Sequence Activity Relationships are analogous to Structure Activity Relationships in medicinal chemistry, except that they describe activity as a function of sequence. Because sequences are series of monomers with chemical structure (e.g. alanine, lysine….), one can argue that underlying difference is negligible; however analyzing activity in terms of sequences is a convenient tool to illuminate activity relationships. This relationship between sequence and activity for biologics such as antibodies, peptides and nucleic acids, can be difficult to decipher because analysis requires the integration three types of data and algorithms to align it properly.  Sequences are a string of monomers that encode a biological entity that gets assayed to derive quantitative activity data that describes pharmacological function. These three data types are usually individually determined and stored and must be combined to create a complete, meaningful data set.

Sequence data are arrays of monomers (sometimes referred to as residues), which must be arranged such that changes at a single position in the sequence can be related to changes in corresponding positions across all the sequences in a data-set. Sequences are aligned on rows in a matrix where each column corresponds to a single sequence position across the sequence set. Each column ideally correlates to a common position in 3D structure, a common site of interaction on a target and/or other common biologically / chemically relevant function. At the heart of understanding Sequence Activity Relationships is correlating changes in sequence columns with changes in activity data.

If chemists synthesize molecules based on a template, modifications are incorporated in a position specific manner where position alignment can be saved for each molecule. These sequences are considered pre-aligned. This is the ideal scenario in which alignment remains unambiguous and future work to align sequences is unnecessary. Alternatively, if this is not the case, alignment of the sequences can be performed using a variation of the Needleman-Wunsch algorithm.  In this algorithm, gaps are inserted into each sequence to shift monomers to achieve an overall alignment such that each column contains monomers that maximizes overall global similarity for all columns. These gaps are represented with a dash or ‘-‘ in the alignment..

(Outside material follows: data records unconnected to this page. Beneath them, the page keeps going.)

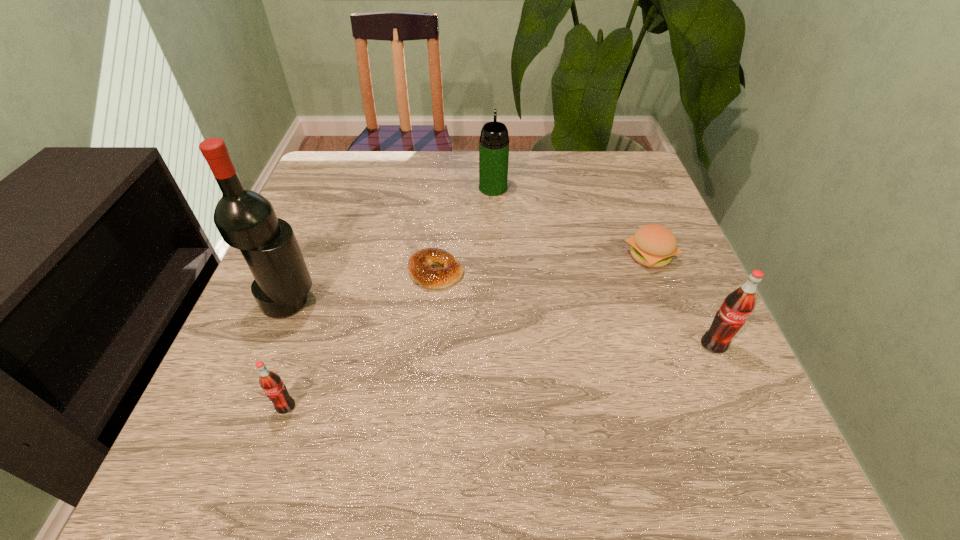 The height and width of the screenshot is (540, 960). In order to click on the left soda bottle in this screenshot , I will do `click(271, 383)`.

The width and height of the screenshot is (960, 540). What are the coordinates of `the shorter soda bottle` in the screenshot? It's located at (x=271, y=383).

This screenshot has height=540, width=960. I want to click on the second nearest object, so (738, 305).

The width and height of the screenshot is (960, 540). Identify the location of the right soda bottle. point(738,305).

Find the location of a particular element. This screenshot has height=540, width=960. the farthest object is located at coordinates (494, 141).

Locate an element on the screen. The height and width of the screenshot is (540, 960). thermos bottle is located at coordinates (494, 141).

Find the location of `wine bottle`. wine bottle is located at coordinates (246, 220).

Locate an element on the screen. The image size is (960, 540). the fifth tallest object is located at coordinates (653, 245).

In order to click on the fourth object from right to left in this screenshot , I will do `click(419, 265)`.

Locate an element on the screen. bagel is located at coordinates (419, 265). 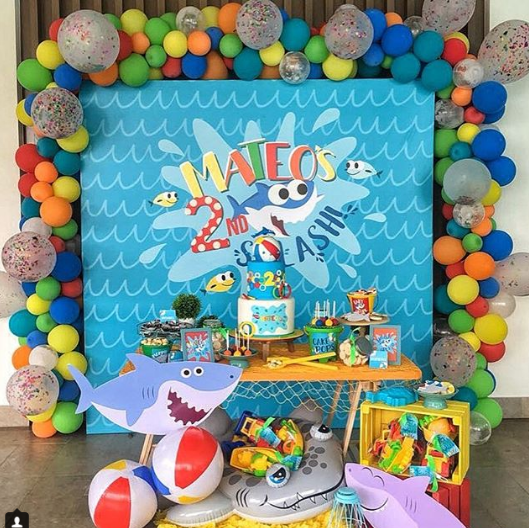 Find the location of a particular element. This screenshot has width=529, height=528. toys is located at coordinates (259, 457), (264, 431), (400, 441), (436, 442). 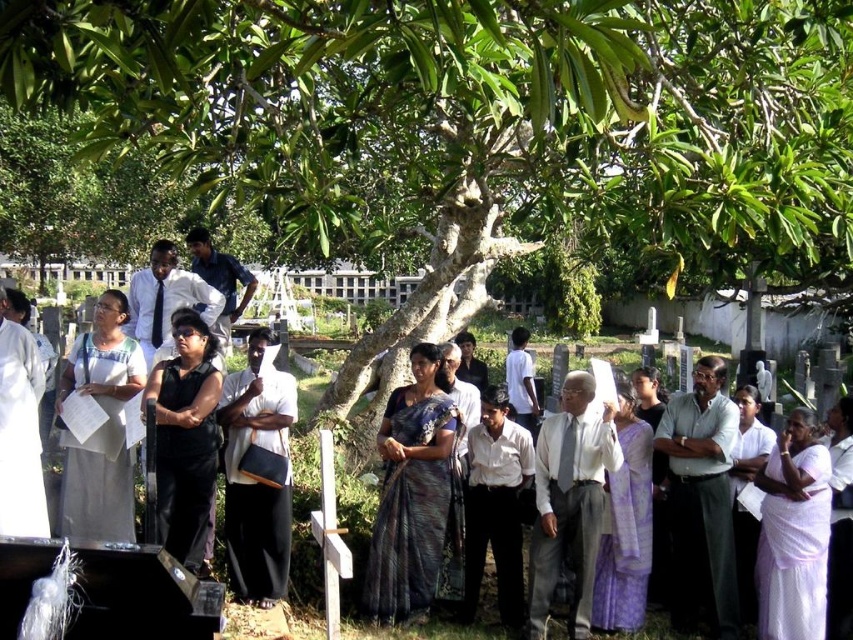 Question: Which object appears closest to the camera in this image?

Choices:
 (A) dark blue shirt at center
 (B) light gray shirt at center
 (C) dark purple silk saree at center
 (D) light gray fabric shirt at center

Answer: (D)

Question: Does dark purple silk saree at center have a larger size compared to light gray fabric shirt at center?

Choices:
 (A) yes
 (B) no

Answer: (A)

Question: Can you confirm if dark purple silk saree at center is bigger than light gray fabric shirt at center?

Choices:
 (A) yes
 (B) no

Answer: (A)

Question: Which object is farther from the camera taking this photo?

Choices:
 (A) dark purple silk saree at center
 (B) light gray shirt at center
 (C) white shirt at center
 (D) light gray fabric shirt at center

Answer: (C)

Question: Among these objects, which one is farthest from the camera?

Choices:
 (A) white shirt at center
 (B) dark blue shirt at center
 (C) light gray shirt at center

Answer: (B)

Question: Does dark purple silk saree at center appear on the left side of white shirt at center?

The third and final component in the analysis is the inclusion of a monomer table into the analysis to render chemical meaning to each element in the sequence. The monomer structure appears in a mouse over in the sequence table or can be added directly to a table to show the monomer structure in each cell. While the monomer abbreviations are useful in sequence analysis, chemical structure can be essential to elucidate molecular interactions that may occur at each position in the sequence/structure. The monomer table contains structure, names and abbreviations, font and background coloring, category, sorting information and any numeric data that the user would find useful. These data control the display, highlight important features of the data-set and can be used perform advanced analysis using physico-chemical properties of monomers at each position. Ideally a monomer table is maintained across a research group or even the entire company to maintain continuity in naming across projects.

Using SARvision|Biologics, sequences of biological entities, experimental data and the monomer table can be brought together create a cohesive data-set to study Sequence Activity Relationships. The program can read tabular data from file (Excel:*.csv), from Oracle and from CDDVault. The monomer table can similarly be stored locally as a file (excel *.csv file), or shared across a research groups on a CDDVault server or in an Oracle server.